Here’s my problem. I think my new girlfriend would forgive me if I came clean and told her the truth about my criminal past and drug abuse. On the other hand, how do I find the confidence to tell my girlfriend that my uncle is a salesman?
– Worried in Kansas

Don’t Call The ‘Underlings’…

November 3, 2011

If you are NOT cold calling at the executive level within a company these days, you are wasting your time. Need I say more?
To explain what I mean, let me take you back to the late 90s when things were different. I remember selling technology to the financial services industry before the Y2K fiasco, and when the bubble popped. It was like fishing in a barrel. Middle managers had the budget authority to buy whatever technology they wanted. If you weren’t making your number back in the ‘hay-day’, there was something wrong with you. Just about anyone within the enterprise had the authority to buy something.
All that changed following the collapse in March 2000. Suddenly, all the middle managers that once had the money, and the authority to spend it, vanished into thin air. Some salespeople continued to call on them anyway.
Those Darn ‘Underlings’
Since 9/11, the Iraq War in 03′, and certainly since the financial collapse of 2008, ‘Underlings’ are indeed the major obstacle to getting your foot in the door, and closing new business in 2012. I can’t think of any one business today that is placing financial decisions in the hands of middle managers, or ‘underlings’. These days, each and every decision has to go up the ladder for senior management approval. These days you have to start at the top!
Start at the Top
What in the world are you afraid of? Most salespeople call at a level within a company that is in line with how they see themselves conceptually. If you feel like an office manager, then you’ll call on other office managers.
The perception most salespeople have of the president, or any other high level executive is that they are harsh individuals, impatient, and have the potential to overpower you with their might. This is patently false.
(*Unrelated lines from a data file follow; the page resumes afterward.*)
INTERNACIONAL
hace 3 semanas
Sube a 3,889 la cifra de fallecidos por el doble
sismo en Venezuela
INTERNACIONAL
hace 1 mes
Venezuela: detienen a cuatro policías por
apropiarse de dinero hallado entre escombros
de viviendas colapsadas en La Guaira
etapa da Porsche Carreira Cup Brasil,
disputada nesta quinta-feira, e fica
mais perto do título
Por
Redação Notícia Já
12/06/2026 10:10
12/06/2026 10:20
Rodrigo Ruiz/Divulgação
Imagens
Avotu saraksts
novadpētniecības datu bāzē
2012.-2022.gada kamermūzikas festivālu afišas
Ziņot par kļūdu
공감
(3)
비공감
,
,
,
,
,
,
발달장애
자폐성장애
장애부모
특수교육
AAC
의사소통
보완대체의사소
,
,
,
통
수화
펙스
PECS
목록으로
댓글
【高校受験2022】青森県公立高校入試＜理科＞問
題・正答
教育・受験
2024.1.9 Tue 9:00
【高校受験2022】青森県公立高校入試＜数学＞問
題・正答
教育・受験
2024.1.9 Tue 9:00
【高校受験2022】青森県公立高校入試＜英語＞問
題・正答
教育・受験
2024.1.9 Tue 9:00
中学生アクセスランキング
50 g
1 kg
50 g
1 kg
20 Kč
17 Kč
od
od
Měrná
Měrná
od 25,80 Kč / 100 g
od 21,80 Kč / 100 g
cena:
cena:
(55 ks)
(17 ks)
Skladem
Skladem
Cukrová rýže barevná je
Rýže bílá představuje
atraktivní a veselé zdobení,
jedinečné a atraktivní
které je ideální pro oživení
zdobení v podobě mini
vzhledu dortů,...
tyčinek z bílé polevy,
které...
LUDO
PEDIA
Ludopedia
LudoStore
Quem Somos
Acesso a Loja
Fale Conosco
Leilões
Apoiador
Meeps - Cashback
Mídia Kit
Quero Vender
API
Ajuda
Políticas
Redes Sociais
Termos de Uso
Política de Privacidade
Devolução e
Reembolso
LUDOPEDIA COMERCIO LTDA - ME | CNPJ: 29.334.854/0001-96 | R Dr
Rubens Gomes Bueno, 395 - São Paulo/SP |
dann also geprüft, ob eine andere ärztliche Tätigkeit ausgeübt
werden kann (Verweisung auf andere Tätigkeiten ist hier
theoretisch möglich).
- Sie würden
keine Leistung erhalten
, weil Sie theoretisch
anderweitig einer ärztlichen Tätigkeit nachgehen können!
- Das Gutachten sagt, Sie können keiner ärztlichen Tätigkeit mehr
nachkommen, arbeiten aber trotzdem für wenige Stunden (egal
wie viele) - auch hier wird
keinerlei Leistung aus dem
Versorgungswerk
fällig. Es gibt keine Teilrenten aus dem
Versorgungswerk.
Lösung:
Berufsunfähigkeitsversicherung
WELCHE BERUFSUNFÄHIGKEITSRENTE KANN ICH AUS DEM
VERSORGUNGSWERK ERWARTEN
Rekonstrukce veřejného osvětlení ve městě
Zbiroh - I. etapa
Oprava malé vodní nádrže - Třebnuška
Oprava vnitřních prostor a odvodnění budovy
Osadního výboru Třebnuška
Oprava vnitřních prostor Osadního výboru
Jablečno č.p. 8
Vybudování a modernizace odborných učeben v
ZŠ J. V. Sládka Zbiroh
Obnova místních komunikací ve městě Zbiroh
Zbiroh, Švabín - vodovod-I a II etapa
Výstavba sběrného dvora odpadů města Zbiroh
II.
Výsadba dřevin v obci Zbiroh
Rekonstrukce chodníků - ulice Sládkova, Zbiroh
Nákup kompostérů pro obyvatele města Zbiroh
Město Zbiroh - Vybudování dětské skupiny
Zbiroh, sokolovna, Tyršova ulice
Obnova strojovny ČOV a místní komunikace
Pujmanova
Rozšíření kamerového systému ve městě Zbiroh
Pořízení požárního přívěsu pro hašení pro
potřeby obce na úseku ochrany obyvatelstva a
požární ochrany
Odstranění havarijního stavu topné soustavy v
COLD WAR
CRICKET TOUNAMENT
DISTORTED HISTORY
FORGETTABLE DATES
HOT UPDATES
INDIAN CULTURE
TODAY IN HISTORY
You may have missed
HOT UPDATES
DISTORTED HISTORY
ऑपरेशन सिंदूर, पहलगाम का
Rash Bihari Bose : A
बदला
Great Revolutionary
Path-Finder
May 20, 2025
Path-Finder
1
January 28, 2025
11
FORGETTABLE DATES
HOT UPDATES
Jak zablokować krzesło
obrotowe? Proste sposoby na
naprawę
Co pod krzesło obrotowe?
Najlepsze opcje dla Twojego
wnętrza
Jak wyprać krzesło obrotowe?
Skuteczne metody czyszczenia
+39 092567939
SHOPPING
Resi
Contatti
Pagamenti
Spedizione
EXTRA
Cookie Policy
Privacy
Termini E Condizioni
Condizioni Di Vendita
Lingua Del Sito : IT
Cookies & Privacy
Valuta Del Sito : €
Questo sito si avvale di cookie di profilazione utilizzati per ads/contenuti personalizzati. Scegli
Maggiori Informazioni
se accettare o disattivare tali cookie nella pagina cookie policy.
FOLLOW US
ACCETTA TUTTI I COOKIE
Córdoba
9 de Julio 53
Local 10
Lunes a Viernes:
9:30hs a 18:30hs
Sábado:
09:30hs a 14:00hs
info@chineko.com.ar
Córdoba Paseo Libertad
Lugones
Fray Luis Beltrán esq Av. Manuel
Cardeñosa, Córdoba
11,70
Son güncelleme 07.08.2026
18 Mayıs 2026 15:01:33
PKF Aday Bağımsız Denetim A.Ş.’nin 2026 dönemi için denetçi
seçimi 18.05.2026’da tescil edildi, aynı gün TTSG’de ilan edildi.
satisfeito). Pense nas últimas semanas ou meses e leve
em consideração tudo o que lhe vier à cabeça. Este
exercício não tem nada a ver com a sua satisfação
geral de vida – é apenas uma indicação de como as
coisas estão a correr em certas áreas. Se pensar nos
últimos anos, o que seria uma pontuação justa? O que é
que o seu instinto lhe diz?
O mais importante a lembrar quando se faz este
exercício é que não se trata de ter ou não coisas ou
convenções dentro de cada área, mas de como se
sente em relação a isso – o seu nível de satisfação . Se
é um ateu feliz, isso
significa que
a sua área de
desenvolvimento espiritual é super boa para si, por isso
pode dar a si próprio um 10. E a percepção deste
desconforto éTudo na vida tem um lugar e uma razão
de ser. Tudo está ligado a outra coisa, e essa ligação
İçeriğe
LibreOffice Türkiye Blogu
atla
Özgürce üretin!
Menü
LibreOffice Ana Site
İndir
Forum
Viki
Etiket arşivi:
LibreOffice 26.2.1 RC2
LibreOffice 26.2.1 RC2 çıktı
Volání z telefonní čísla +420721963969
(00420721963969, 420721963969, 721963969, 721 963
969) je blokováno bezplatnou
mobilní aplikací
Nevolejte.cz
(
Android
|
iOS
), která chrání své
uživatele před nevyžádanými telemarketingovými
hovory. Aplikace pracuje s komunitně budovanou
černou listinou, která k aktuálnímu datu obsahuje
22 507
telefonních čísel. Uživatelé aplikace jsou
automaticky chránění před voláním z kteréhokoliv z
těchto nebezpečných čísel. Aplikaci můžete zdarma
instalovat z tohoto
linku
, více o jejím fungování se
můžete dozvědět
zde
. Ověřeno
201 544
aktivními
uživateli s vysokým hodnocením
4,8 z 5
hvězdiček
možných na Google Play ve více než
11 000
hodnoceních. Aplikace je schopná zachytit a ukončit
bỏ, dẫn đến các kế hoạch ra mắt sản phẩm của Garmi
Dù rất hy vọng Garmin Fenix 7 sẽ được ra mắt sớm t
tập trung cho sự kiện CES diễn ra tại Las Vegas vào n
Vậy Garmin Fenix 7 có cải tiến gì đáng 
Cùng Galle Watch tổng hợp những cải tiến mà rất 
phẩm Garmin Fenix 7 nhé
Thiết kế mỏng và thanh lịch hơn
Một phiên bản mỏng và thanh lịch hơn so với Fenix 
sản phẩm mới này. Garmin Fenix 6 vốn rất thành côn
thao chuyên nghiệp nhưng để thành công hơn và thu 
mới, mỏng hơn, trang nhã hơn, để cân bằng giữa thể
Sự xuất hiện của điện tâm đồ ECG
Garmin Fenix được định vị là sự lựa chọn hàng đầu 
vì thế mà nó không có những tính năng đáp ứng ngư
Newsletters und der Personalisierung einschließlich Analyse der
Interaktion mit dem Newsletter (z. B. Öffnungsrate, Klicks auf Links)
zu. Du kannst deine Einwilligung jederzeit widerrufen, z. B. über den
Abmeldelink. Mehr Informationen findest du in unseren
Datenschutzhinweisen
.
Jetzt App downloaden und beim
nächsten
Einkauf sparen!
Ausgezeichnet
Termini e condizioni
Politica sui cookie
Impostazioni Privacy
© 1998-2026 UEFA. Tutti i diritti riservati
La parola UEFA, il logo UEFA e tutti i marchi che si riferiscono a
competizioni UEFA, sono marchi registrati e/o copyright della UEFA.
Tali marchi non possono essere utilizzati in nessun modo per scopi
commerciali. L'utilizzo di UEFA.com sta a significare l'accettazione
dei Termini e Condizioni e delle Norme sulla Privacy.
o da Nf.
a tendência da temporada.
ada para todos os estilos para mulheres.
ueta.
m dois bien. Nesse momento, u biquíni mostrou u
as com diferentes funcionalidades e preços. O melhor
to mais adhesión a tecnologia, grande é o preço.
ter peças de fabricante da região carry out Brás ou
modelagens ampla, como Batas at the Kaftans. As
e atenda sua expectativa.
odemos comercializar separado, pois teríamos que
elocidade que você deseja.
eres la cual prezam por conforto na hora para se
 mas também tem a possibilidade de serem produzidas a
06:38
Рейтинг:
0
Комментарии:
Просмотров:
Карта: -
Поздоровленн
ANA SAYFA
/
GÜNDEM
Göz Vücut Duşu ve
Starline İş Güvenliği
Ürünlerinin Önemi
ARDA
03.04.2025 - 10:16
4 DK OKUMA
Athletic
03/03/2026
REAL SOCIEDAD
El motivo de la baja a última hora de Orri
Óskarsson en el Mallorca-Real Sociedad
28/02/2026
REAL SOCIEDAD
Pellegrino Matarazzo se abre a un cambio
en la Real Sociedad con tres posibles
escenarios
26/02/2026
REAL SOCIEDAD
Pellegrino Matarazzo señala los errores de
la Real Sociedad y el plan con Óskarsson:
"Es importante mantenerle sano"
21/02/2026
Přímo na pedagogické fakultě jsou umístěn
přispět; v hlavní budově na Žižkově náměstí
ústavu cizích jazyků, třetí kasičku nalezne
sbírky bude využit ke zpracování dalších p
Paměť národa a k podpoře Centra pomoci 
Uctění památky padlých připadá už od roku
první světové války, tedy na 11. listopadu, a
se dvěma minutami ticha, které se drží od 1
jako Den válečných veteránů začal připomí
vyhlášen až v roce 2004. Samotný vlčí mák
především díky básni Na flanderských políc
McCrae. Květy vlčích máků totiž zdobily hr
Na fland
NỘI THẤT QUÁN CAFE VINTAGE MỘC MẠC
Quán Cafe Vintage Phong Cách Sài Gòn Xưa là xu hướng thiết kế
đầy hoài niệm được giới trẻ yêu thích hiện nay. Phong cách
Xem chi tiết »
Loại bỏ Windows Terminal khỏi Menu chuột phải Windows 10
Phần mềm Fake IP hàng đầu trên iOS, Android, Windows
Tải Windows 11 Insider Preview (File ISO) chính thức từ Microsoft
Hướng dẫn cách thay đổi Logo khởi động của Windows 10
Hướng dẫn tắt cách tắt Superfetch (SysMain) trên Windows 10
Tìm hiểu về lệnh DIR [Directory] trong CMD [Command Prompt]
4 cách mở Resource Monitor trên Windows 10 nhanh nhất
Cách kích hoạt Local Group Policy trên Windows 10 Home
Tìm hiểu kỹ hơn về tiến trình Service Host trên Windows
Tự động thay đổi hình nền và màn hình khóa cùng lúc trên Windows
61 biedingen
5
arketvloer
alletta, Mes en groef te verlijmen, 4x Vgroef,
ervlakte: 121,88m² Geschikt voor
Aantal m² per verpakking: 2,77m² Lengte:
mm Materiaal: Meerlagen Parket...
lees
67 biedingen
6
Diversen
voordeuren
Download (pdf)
Over the years I have had more intelligent, and productive conversations with presidents and senior executives as opposed to middle managers. My theory is that middle managers are routine ‘naysayers’ because they could care less about the company they work for. When it comes to doing the job, ‘underlings’ do just enough so they won’t get fired, and earn just enough so they won’t quit. The days of employee ‘company pride’ are long gone.
On the other hand, senior executives are focused on the overall health of their company, and the value to shareholders. That’s what makes a call to a chief executive more productive, and more profitable.
What to do…
In order to be successful calling on senior executives you have to change your way of thinking, and the way you speak. Senior executives are competent communicators, and getting their attention requires you to get to the point quickly. Quick sound bytes that describe in simple terms the nature of your business, and the purpose of your call, usually work best. State the facts, and leave that sales pitch at home. When you have a clear and concise message, and carry yourself with an air of confidence, you give birth to ‘peer-level’ conversations that get you taken seriously by senior management, and in the door to meet with them.
Take a close look at the call script you use for making sales calls. Don’t have a written script? Well, that’s your first problem. Don’t ‘wing it’ when talking to senior executives. You’re liable to lose your place, talk too much, and sound like an amateur. It only takes an instant for a senior executive to pick up on this. Instead, think about the problem you solve, and who you solve it for. Now get that thought into a simple ‘attention-grabbing’ statement that cuts to the chase with senior executives. Do that, and you’ll find that presidents and senior executives are by far the easiest people to call on, and are far more willing to give you your ‘day in court’ than the ‘underlings’ who can’t even buy paper towels.